Gerard’s Take: Interest Costs in 2024
Why is this? Many Canadians feel like we are in a recession with reduced spending power over the last two years and higher cost of mortgage renewals. In some cases, mortgage costs on renewals are going up by 200 – 300%. With current house prices being high and average income that has not kept pace, many people cannot afford to even enter the market.
What to expect from Interest Rates and Inflation in the coming months and into 2025:
- In the city of Toronto Active Real Estate Listings are at their highest since 2008 during the financial crisis; therefore, homes are not selling.
- With inflation at 2.5% y/y in July and some softness in the Canadian economy, most economists believe we will see interest rates decrease on September 4th.
- I will give this decline a probability of about 80%
- I am sure it is no surprise to our readers that although headlines point to inflation coming down, prices are still high.

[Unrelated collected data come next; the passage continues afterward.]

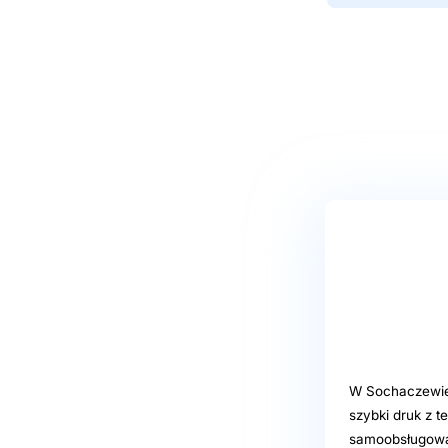
W Sochaczewie, 
szybki druk z 
samoobsługowa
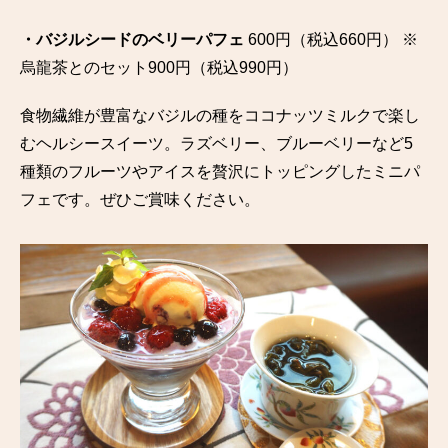
・バジルシードのベリーパフェ
600円（税込660円） ※
烏龍茶とのセット900円（税込990円）
食物繊維が豊富なバジルの種をココナッツミルクで楽し
むヘルシースイーツ。ラズベリー、ブルーベリーなど5
種類のフルーツやアイスを贅沢にトッピングしたミニパ
フェです。ぜひご賞味ください。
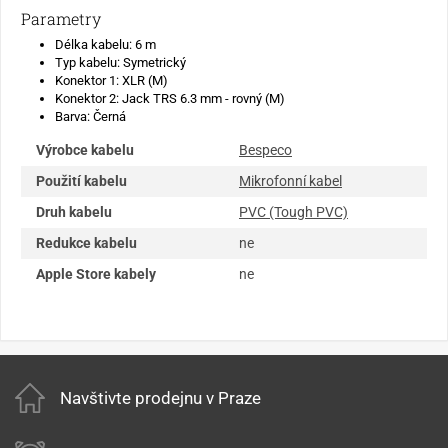
Parametry
Délka kabelu: 6 m
Typ kabelu: Symetrický
Konektor 1: XLR (M)
Konektor 2: Jack TRS 6.3 mm - rovný (M)
Barva: Černá
Výrobce kabelu
Bespeco
Použití kabelu
Mikrofonní kabel
Druh kabelu
PVC (Tough PVC)
Redukce kabelu
ne
Apple Store kabely
ne
Navštivte prodejnu v Praze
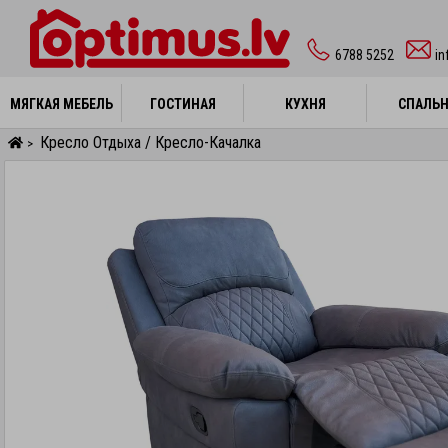
6788 5252
in
МЯГКАЯ МЕБЕЛЬ
МЯГКАЯ МЕБЕЛЬ
ГОСТИНАЯ
ГОСТИНАЯ
КУХНЯ
КУХНЯ
СПАЛЬ
СПАЛЬ
Кресло Отдыха / Кресло-Качалка
>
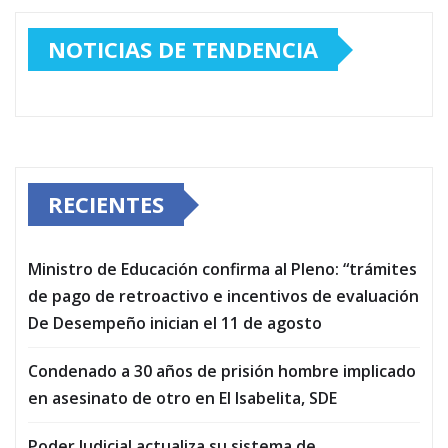
NOTICIAS DE TENDENCIA
RECIENTES
Ministro de Educación confirma al Pleno: “trámites
de pago de retroactivo e incentivos de evaluación
De Desempeño inician el 11 de agosto
Condenado a 30 años de prisión hombre implicado
en asesinato de otro en El Isabelita, SDE
Poder Judicial actualiza su sistema de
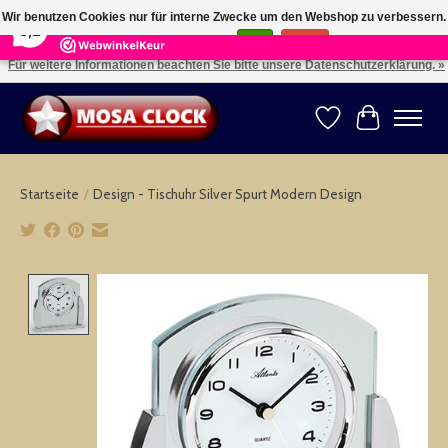
×
164
Reviews
Wir benutzen Cookies nur für interne Zwecke um den Webshop zu verbessern.
8,2
Ist das in Ordnung?
Ja
Nein
Für weitere Informationen beachten Sie bitte unsere Datenschutzerklärung. »
Kies uw taal: NL -- Wählen Sie ihre Sprache: DE -- Choose your language: EN ⇓ ⇒
Wunschzettel
Ihr Warenk
Startseite
/
Design - Tischuhr Silver Spurt Modern Design
Product image slideshow Items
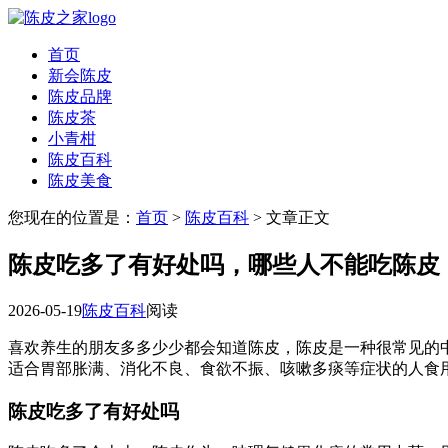
首页
新会陈皮
陈皮品牌
陈皮茶
小青柑
陈皮百科
陈皮美食
您现在的位置是：
首页
>
陈皮百科
> 文章正文
陈皮吃多了有好处吗，哪些人不能吃陈皮
2026-05-19
陈皮百科
阅读
喜欢养生的朋友多多少少都会知道陈皮，陈皮是一种很常见的中
适合胃部胀满、消化不良、食欲不振、咳嗽多痰等症状的人食
陈皮吃多了有好处吗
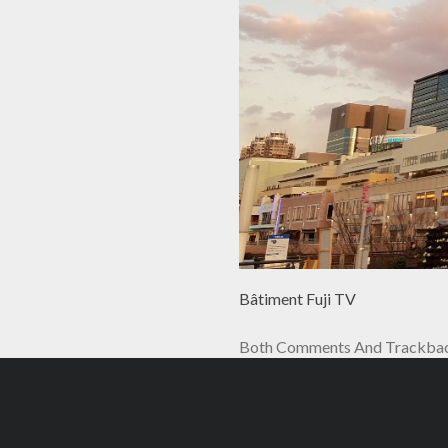
Bâtiment Fuji TV
Both Comments And Trackback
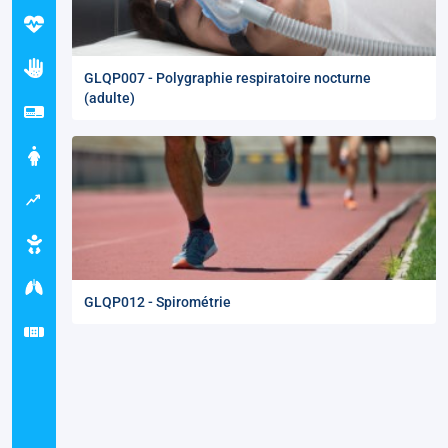
GLQP007 - Polygraphie respiratoire nocturne
(adulte)
GLQP012 - Spirométrie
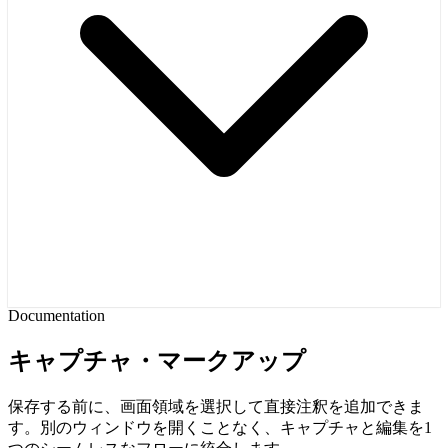
Documentation
キャプチャ・マークアップ
保存する前に、画面領域を選択して直接注釈を追加できま
す。別のウィンドウを開くことなく、キャプチャと編集を1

- This is the case for services and shelter costs with significant contributors being gasoline, renovations and monthly rent. High fuel prices are often a forerunner to higher food prices in the fall
- We believe rate decreases will continue into the fall with a 4% Bank Rate in sight, the rate currently being 4.75%. This means three more cuts of .25% each, including July 24th.
- If rates continue this downward path, we could see prime rate at 6% to 6.20% by Christmas (this is an approximate savings of $352, from the peak of 7.20%, on a $600,000.00 mortgage and the best news I have for readers.)
- In Canada with gas prices remaining high it is hard to see inflation coming down too much more; however, much of the decrease in inflation is coming from slower and reduced spending by Canadians.
- The easing of inflation is a sign that consumers are becoming increasingly cautious with discretionary spending and Canada’s economy is expected to show further signs of weakening when Canada releases its Gross Domestic Product (GDP) report for the second quarter of 2024 on August 30th
- We believe that we could see rates decrease 2 to 3 times before rates decrease in the USA. I am not overly worried about the Canadian Dollar, as the CAD is close to USD 0.70, with a lot of negativities built in from Canada’s low productivity (recall: Gerard was a currency and interest rate specialist for 25 years at Scotia Capital)
- Jerome Powell, Chair of the Federal Reserve in the USA has signaled that they are open to rate decreases in September and the months ahead.
- For those with Mortgage Renewals, 3 years fixed is our focused recommendation due to the price advantage over variable and ensuing uncertainty.
First Time Home Buyers and Gifted Down Payments
A recent survey by Royal LePage conducted by Hill & Knowlton revealed that 84% of Canadian adults in Generation Z and younger millennials—aged 18 to 38 and born between 1986 and 2006—still consider homeownership a good investment.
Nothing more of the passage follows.